Artificial neural network classification of surface reflectors and volume scatterers using sequential echoes acquired with a biomimetic audible sonar.

Abstract

This paper investigates classifying two target groups, surface reflectors (SR) and volume scatterers (VS), using echo envelope features. SR targets have convex surface patches that exhibit echo persistence over aspect angle, while VS targets are composed of random range-distributed and oriented reflectors producing echoes that become uncorrelated with small changes in aspect angle.

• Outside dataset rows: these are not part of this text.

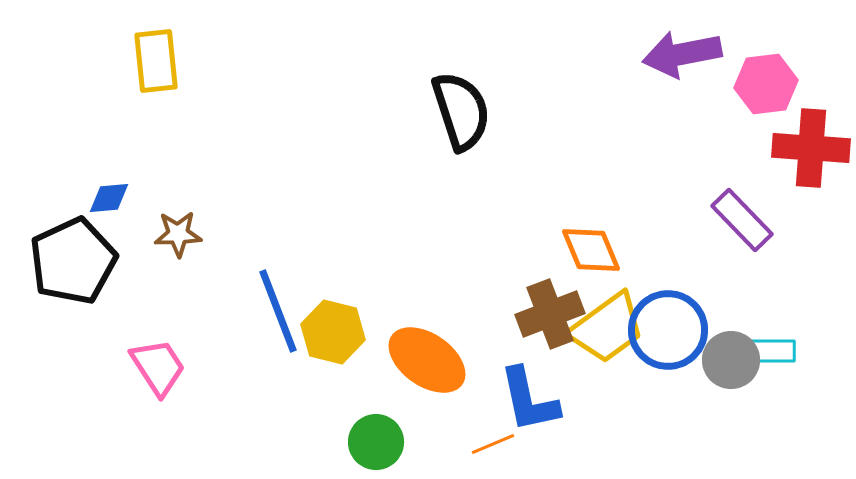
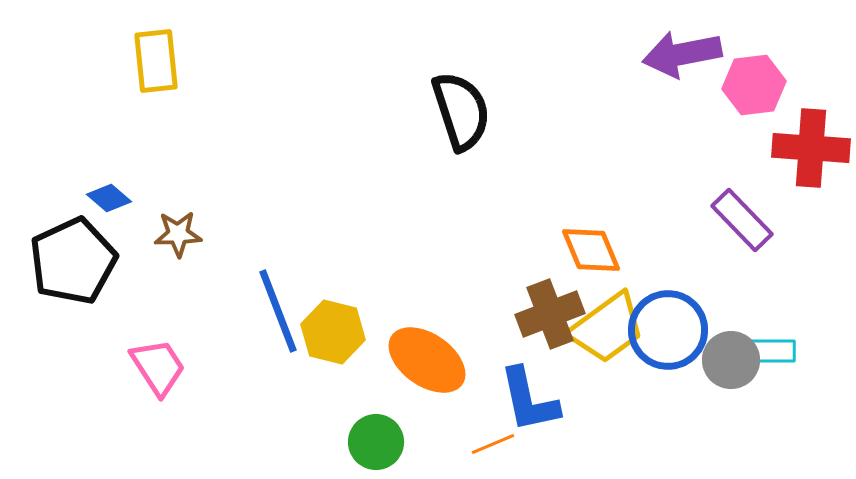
pink hexagon: moved 12 px left, 1 px down
blue diamond: rotated 45 degrees clockwise
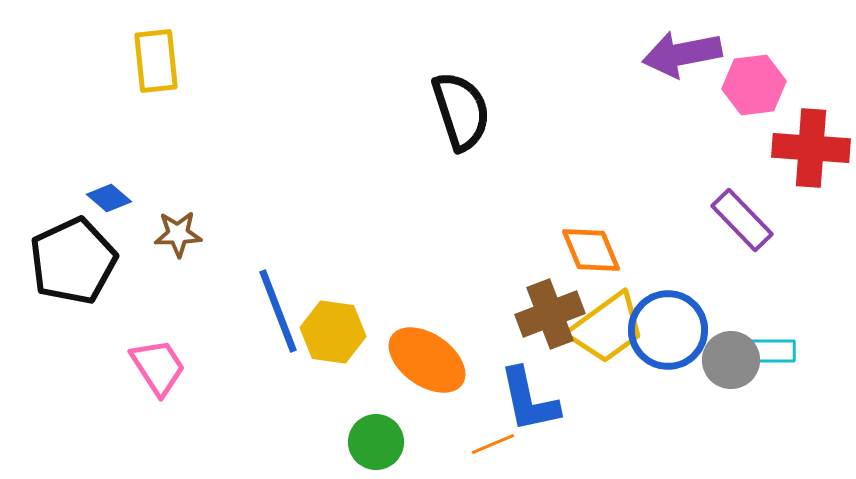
yellow hexagon: rotated 6 degrees counterclockwise
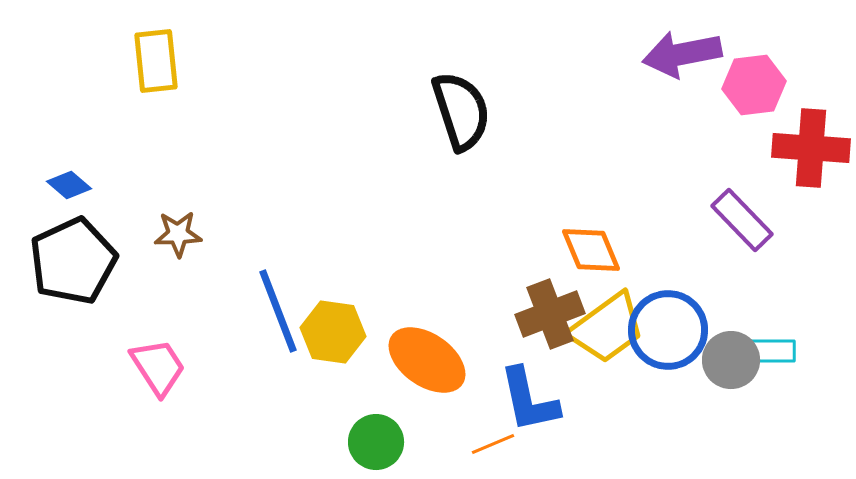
blue diamond: moved 40 px left, 13 px up
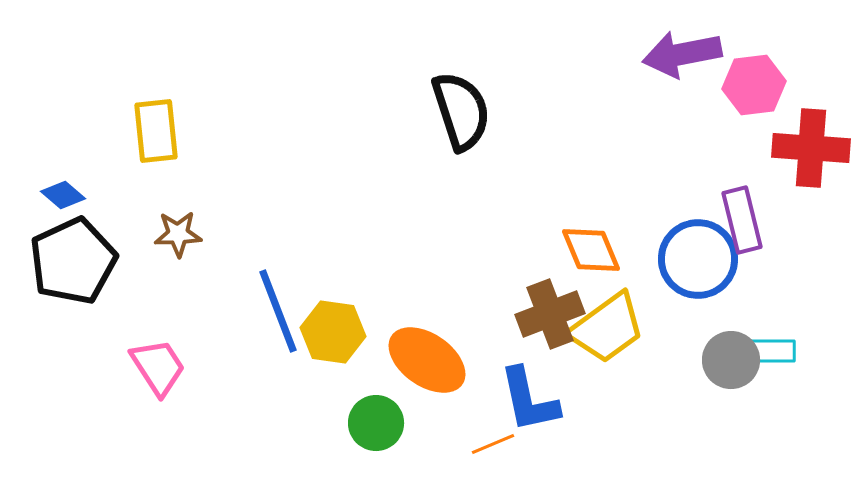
yellow rectangle: moved 70 px down
blue diamond: moved 6 px left, 10 px down
purple rectangle: rotated 30 degrees clockwise
blue circle: moved 30 px right, 71 px up
green circle: moved 19 px up
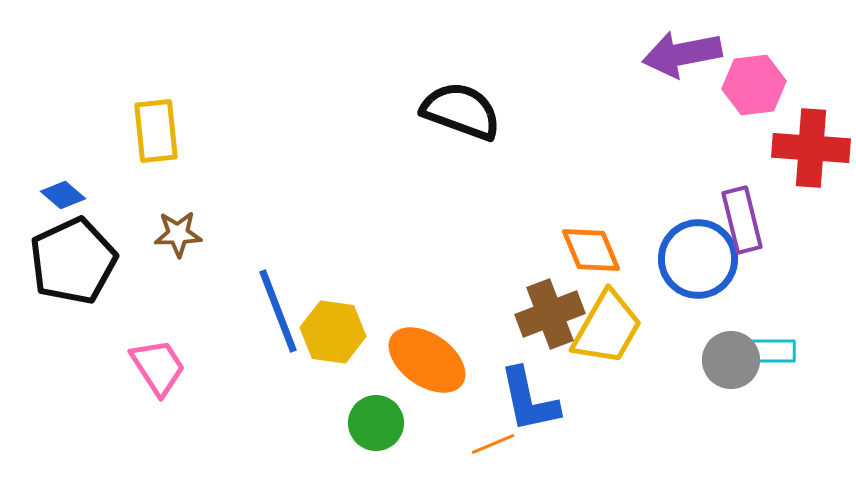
black semicircle: rotated 52 degrees counterclockwise
yellow trapezoid: rotated 24 degrees counterclockwise
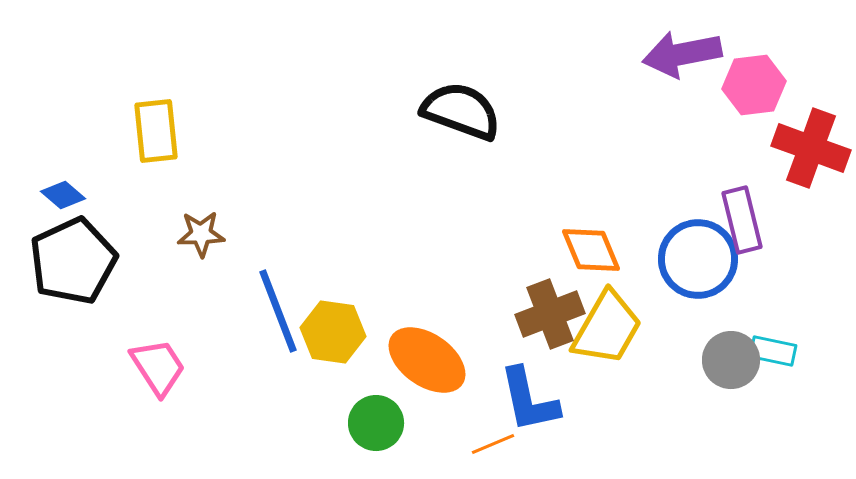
red cross: rotated 16 degrees clockwise
brown star: moved 23 px right
cyan rectangle: rotated 12 degrees clockwise
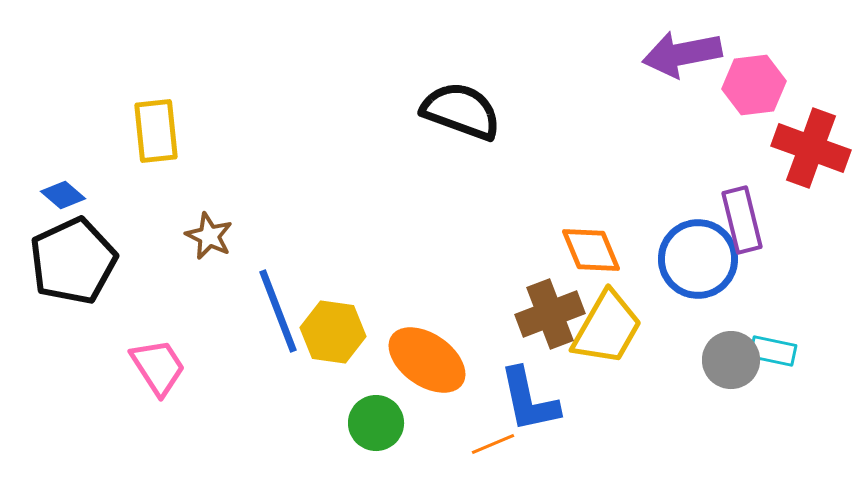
brown star: moved 8 px right, 2 px down; rotated 27 degrees clockwise
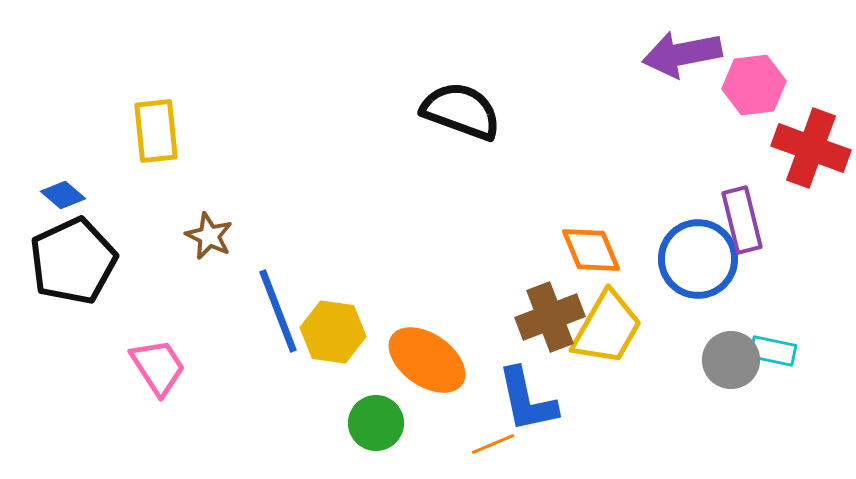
brown cross: moved 3 px down
blue L-shape: moved 2 px left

The SR target group contains single-post (P1) and multiple-post (PM) types and the VS group contains Ficus benjamina (F) and Schefflera arboricola (S) foliage types with leaf areas that differ by a factor of 4. A biomimetic sonar emitting audible clicks acquired sequences of up to three binaural echoes from target views separated by 18°. Two artificial neural networks performing linear and nonlinear classification first differentiated SR/VS target groups and then P1/PM and F/S types. Classification performance improved with echo number, from a single monaural echo to three pairs of binaural echoes, demonstrating the benefit of sequential echoes. Linear and nonlinear classification of SR/VS targets achieved a minimum generalization error probability PEG = 0.003. Nonlinear P1/PM classification achieved PEG = 0.009 that was four times smaller than linear classification. Nonlinear F/S classification achieved PEG = 0.220, indicating that envelope features by themselves are inadequate to accurately differentiate foliage targets.